Cette œuvre appartient à la veine détailliste de l’artiste comme
Le carnaval d’Arlequin. Miró accorde au plus petit élément la même importance qu’à la synthèse de l’œuvre originelle. L’espace se segmente ainsi en une multitude de détails ; selon W. Rubin 65 éléments correspondent entre l’œuvre de Miró et celle de Sorgh. On retrouve donc les deux personnages principaux : le joueur de luth qui joue la sérénade ou donne une leçon de musique et la femme à ses côtés. Chez Miró, cette dernière est miniaturisée mais elle est bien présente. On observe également pêle-mêle le chien, le chat, la fenêtre donnant sur un canal d’Amsterdam, un tableau au mur présentant un meurtre et la nappe blanche. Miró reprend par de grands aplats de blanc le procédé « d’éclairage » de l’œuvre de Sorgh. L’artiste flamand a en effet fait pénétrer la lumière dans son tableau par la fenêtre ouverte située à gauche de sa composition mais également par le blanc de la nappe et des vêtements des protagonistes.
Mais, la liberté de Miró face à l’œuvre de Sorgh est néanmoins très grande. Sa composition se fait dans le mouvement. Tout se met à bouger, à danser autour du grand luth contrairement à la stabilité qui se dégage de la peinture flamande. Peinture et musique se mêlent : la tête du joueur devient palette du peintre ; ses moustaches sont une portée musicale. Des animaux fantastiques issus de l’univers surréaliste de Miró se joignent joyeusement à la composition.
« Ce qui prime chez moi c’est le fait plastique et poétique ; ce sont les associations de formes et d’idées : une forme me donne une idée, cette idée me donne une autre forme et le tout aboutit à des personnages, à des animaux, à des je-ne-sais-quoi que je n’avais pas prévus. »
Il y a aussi du tragique dans cette œuvre. L’os que tient le chien n’est-il pas un prolongement de son propre corps ? L’animal n’est-il pas en train de se transformer en os, allusion directe à sa mort. Le pendant du chien suivant l’axe du luth n’est-il pas ce cadre dans lequel une scène de meurtre est illustrée ? La légèreté, le mouvement de la composition côtoie donc le tragique, la mort ; Eros côtoie Thanatos.
A noter : l’empreinte de pas n’est autre que la signature de Miró sur cette toile marquant l’attachement de l’artiste catalan à sa terre natale.

Objectifs pédagogiques

« Arts, ruptures, continuités » pour les élèves de collège (niveau 3ème), ou comment les artistes s’inspirent et revisitent les œuvres du passé.
« Arts, sociétés, cultures », pour les lycéens. L’étude porte ici sur l’art et l’appartenance à un mouvement : avec cet exemple, le surréalisme.
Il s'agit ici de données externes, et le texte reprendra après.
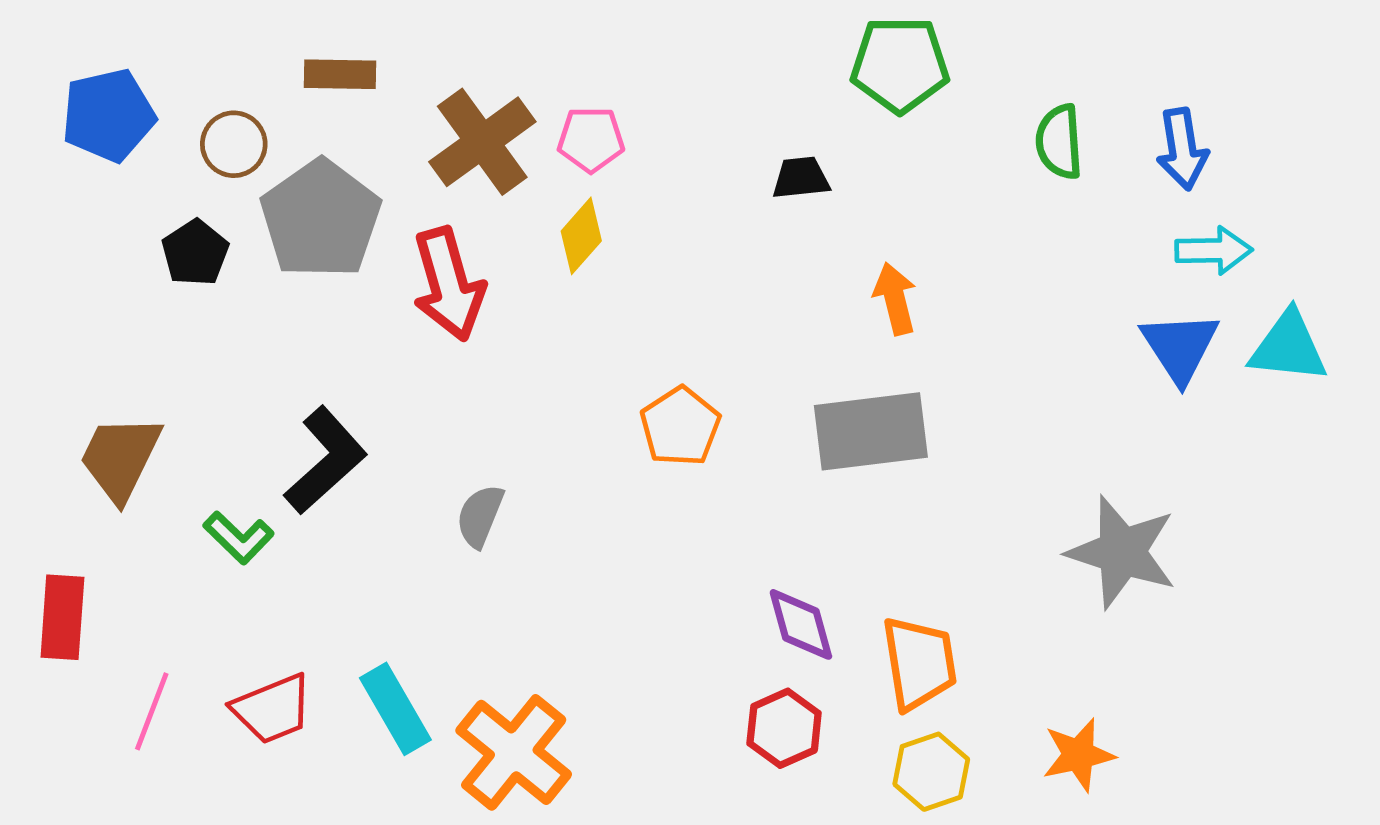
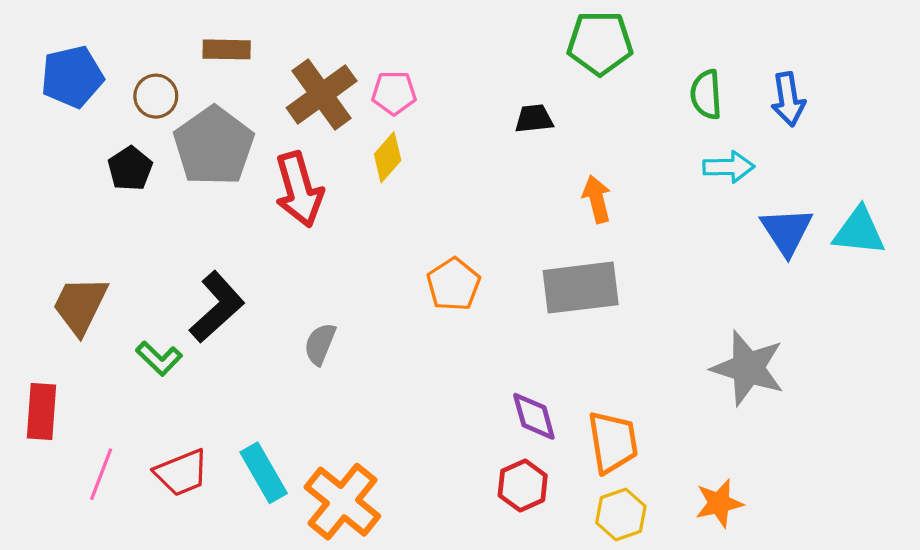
cyan arrow: (1214, 250) -> (729, 167), moved

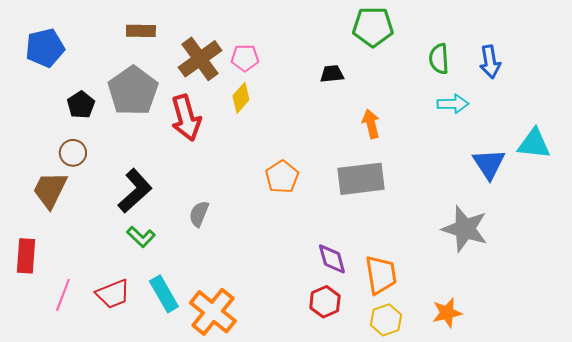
brown circle: (156, 96) -> (73, 153), moved
blue triangle: (787, 231) -> (489, 164), moved
green L-shape: (159, 358) -> (141, 237), moved

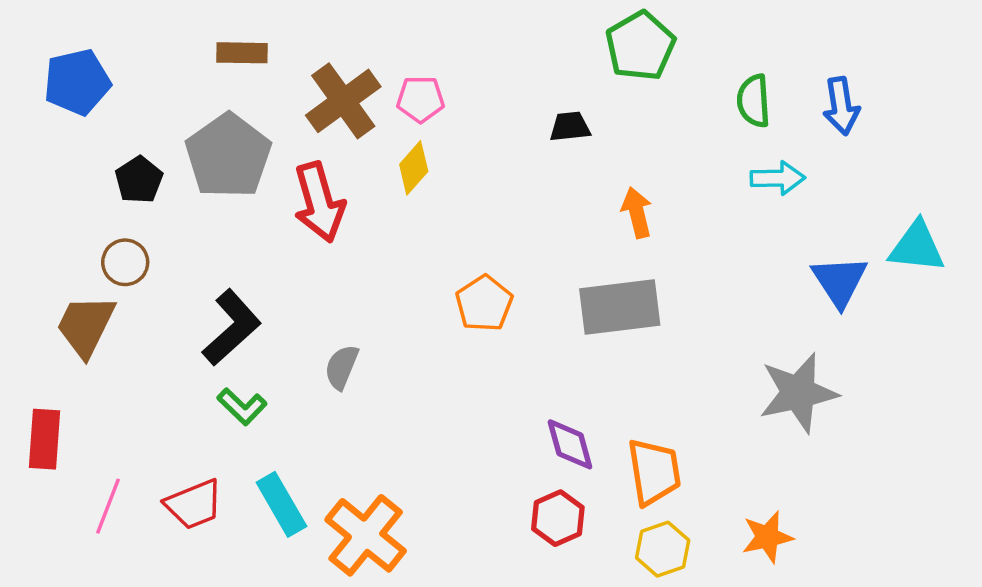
green pentagon: (373, 27) -> (640, 46), turned -30
gray star: (465, 229) -> (798, 393), turned -30

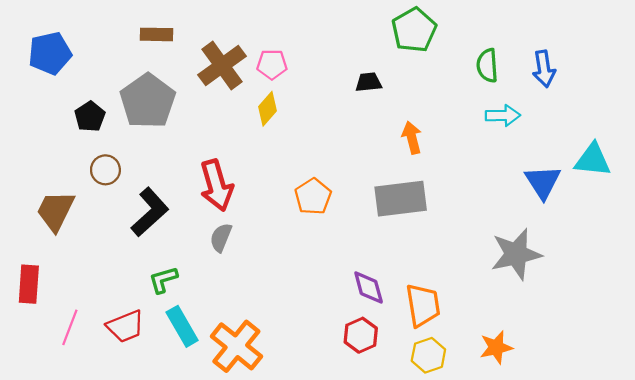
red arrow: (319, 202) -> (216, 185), moved
brown circle: (125, 262) -> (105, 170), moved
green L-shape: (242, 407) -> (163, 280), moved, turned 120

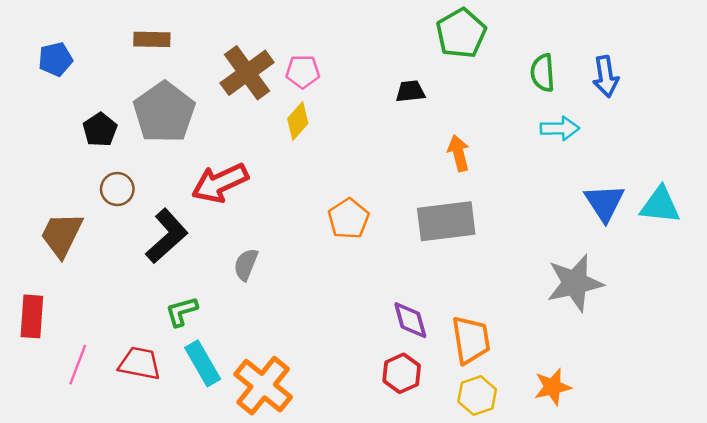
brown rectangle: (157, 34) -> (152, 39), moved
blue pentagon: (50, 53) -> (55, 59), size x0.7
cyan triangle: (593, 160) -> (660, 205), moved
red arrow: (216, 185) -> (220, 183), moved, turned 81
red trapezoid: (125, 326) -> (140, 363), turned -147

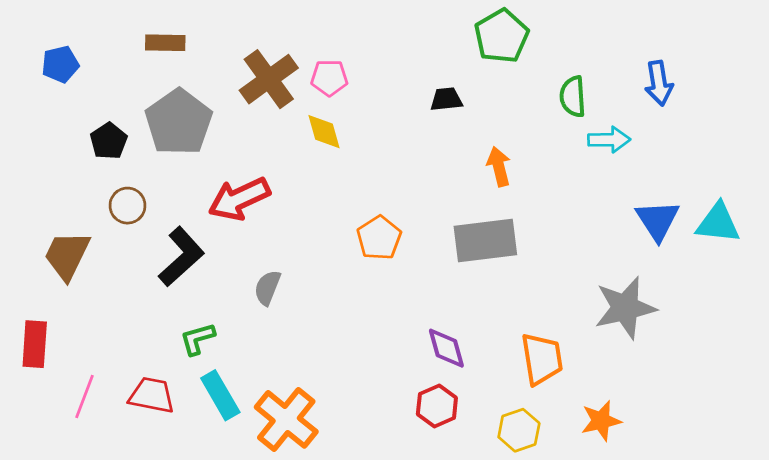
green semicircle: (543, 73) -> (573, 97), moved
yellow diamond: (298, 121) -> (324, 132), turned -57
orange trapezoid: (471, 340) -> (542, 359), moved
Ce que les élèves doivent voir (à partir de leurs observations et de vos questions !)

Le chien, le luth, le joueur, la scène galante, le chat, le canal (l’eau), les tableaux au mur, le blanc synonyme de lumière, l’empreinte de pied, le mouvement, la partition de musique, la palette.

Ce qu’ils doivent retenir en quelques mots-clés

Le surréalisme, la réinterprétation d’un classique, l’amour, la mort, le mouvement donné par l’artiste.

Pour prolonger la séance…

Les surréalistes utilisés en publicité (Magritte et Dali), Un chien andalou de Buñuel : la scène de l’œil coupé, une autre façon de voir.